Repeat only the stretch of lines below that runs from the line with "природу, горы и" through the line with "информативными, а по-настоящему", unaltered.

Transcribed page contents:
---+---

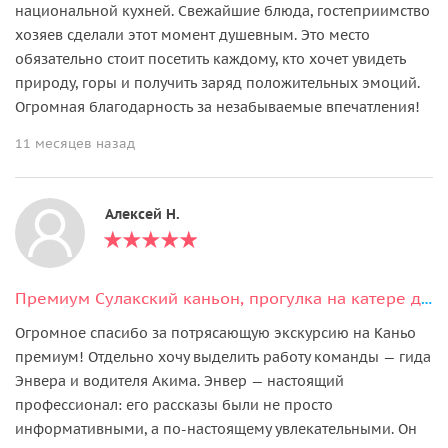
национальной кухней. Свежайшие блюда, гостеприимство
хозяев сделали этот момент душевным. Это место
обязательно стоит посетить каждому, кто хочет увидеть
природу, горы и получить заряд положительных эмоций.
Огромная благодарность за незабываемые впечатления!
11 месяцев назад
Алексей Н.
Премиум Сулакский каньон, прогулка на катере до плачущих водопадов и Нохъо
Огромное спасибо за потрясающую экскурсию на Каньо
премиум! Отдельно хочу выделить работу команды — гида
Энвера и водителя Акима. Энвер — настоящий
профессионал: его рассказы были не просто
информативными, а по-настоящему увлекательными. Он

---+---

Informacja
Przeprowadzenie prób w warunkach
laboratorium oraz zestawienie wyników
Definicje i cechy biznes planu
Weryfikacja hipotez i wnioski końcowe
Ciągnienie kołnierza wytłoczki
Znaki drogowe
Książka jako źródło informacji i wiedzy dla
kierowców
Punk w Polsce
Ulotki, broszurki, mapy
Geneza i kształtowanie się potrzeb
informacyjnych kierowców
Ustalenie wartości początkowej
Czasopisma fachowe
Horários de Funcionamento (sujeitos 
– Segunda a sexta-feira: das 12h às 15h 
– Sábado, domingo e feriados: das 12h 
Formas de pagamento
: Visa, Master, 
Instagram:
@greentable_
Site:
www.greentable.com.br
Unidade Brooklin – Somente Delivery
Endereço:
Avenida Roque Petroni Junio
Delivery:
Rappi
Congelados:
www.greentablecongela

---+---

The completed task:
природу, горы и получить заряд положительных эмоций.
Огромная благодарность за незабываемые впечатления!
11 месяцев назад
Алексей Н.
Премиум Сулакский каньон, прогулка на катере до плачущих водопадов и Нохъо
Огромное спасибо за потрясающую экскурсию на Каньо
премиум! Отдельно хочу выделить работу команды — гида
Энвера и водителя Акима. Энвер — настоящий
профессионал: его рассказы были не просто
информативными, а по-настоящему увлекательными. Он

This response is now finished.